(Dataset excerpts)

● ● ● ●

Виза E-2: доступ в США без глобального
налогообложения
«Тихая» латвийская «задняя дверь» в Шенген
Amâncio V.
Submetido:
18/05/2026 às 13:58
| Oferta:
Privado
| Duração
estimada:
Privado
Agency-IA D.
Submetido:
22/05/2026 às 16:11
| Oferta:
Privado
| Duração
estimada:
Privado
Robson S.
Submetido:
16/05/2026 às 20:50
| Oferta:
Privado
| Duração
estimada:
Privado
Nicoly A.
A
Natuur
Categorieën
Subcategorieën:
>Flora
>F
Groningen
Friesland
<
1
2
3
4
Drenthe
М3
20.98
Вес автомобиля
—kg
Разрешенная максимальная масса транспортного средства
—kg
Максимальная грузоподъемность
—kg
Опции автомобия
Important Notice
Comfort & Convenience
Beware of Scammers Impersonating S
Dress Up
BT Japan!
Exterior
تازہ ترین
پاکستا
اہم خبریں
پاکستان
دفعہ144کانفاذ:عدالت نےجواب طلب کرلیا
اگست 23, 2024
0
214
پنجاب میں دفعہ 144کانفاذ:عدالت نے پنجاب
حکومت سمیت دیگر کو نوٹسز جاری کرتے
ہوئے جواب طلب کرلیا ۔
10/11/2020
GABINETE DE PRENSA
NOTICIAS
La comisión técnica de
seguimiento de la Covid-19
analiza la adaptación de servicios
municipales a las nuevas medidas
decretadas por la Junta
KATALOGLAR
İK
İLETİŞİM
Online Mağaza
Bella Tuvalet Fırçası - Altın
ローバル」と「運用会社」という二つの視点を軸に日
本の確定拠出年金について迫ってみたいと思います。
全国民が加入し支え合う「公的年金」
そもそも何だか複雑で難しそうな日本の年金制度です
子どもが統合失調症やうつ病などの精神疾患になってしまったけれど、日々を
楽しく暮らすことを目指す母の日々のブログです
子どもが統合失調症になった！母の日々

● ● ● ●

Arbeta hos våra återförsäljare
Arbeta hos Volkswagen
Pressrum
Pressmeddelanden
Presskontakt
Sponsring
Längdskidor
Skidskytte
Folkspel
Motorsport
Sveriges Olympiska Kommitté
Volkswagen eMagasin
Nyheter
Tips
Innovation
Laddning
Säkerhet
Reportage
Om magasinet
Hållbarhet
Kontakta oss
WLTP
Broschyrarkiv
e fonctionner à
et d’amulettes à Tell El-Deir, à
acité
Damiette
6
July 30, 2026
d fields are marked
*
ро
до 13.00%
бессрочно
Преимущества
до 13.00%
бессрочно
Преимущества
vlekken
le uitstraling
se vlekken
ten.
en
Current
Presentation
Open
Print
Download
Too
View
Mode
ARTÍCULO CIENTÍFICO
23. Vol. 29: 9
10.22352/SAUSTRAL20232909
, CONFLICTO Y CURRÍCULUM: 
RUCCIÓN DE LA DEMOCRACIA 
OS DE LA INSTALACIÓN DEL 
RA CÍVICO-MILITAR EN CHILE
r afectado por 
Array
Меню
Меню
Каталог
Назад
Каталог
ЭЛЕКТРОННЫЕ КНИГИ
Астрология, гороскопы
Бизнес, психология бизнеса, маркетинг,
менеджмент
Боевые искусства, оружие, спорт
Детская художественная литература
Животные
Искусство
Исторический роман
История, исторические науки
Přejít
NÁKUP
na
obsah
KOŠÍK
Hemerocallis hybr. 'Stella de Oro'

● ● ● ●

• _ASSIGNMENT_
Copy the stretch of the records above that runs from the line with "Виза E-2: доступ в США без глобального" through the line with "子どもが統合失調症になった！母の日々". Both end lines belong in the copy, and nothing else does.

• _RESPONSE TO THE TASK_
Виза E-2: доступ в США без глобального
налогообложения
«Тихая» латвийская «задняя дверь» в Шенген
Amâncio V.
Submetido:
18/05/2026 às 13:58
| Oferta:
Privado
| Duração
estimada:
Privado
Agency-IA D.
Submetido:
22/05/2026 às 16:11
| Oferta:
Privado
| Duração
estimada:
Privado
Robson S.
Submetido:
16/05/2026 às 20:50
| Oferta:
Privado
| Duração
estimada:
Privado
Nicoly A.
A
Natuur
Categorieën
Subcategorieën:
>Flora
>F
Groningen
Friesland
<
1
2
3
4
Drenthe
М3
20.98
Вес автомобиля
—kg
Разрешенная максимальная масса транспортного средства
—kg
Максимальная грузоподъемность
—kg
Опции автомобия
Important Notice
Comfort & Convenience
Beware of Scammers Impersonating S
Dress Up
BT Japan!
Exterior
تازہ ترین
پاکستا
اہم خبریں
پاکستان
دفعہ144کانفاذ:عدالت نےجواب طلب کرلیا
اگست 23, 2024
0
214
پنجاب میں دفعہ 144کانفاذ:عدالت نے پنجاب
حکومت سمیت دیگر کو نوٹسز جاری کرتے
ہوئے جواب طلب کرلیا ۔
10/11/2020
GABINETE DE PRENSA
NOTICIAS
La comisión técnica de
seguimiento de la Covid-19
analiza la adaptación de servicios
municipales a las nuevas medidas
decretadas por la Junta
KATALOGLAR
İK
İLETİŞİM
Online Mağaza
Bella Tuvalet Fırçası - Altın
ローバル」と「運用会社」という二つの視点を軸に日
本の確定拠出年金について迫ってみたいと思います。
全国民が加入し支え合う「公的年金」
そもそも何だか複雑で難しそうな日本の年金制度です
子どもが統合失調症やうつ病などの精神疾患になってしまったけれど、日々を
楽しく暮らすことを目指す母の日々のブログです
子どもが統合失調症になった！母の日々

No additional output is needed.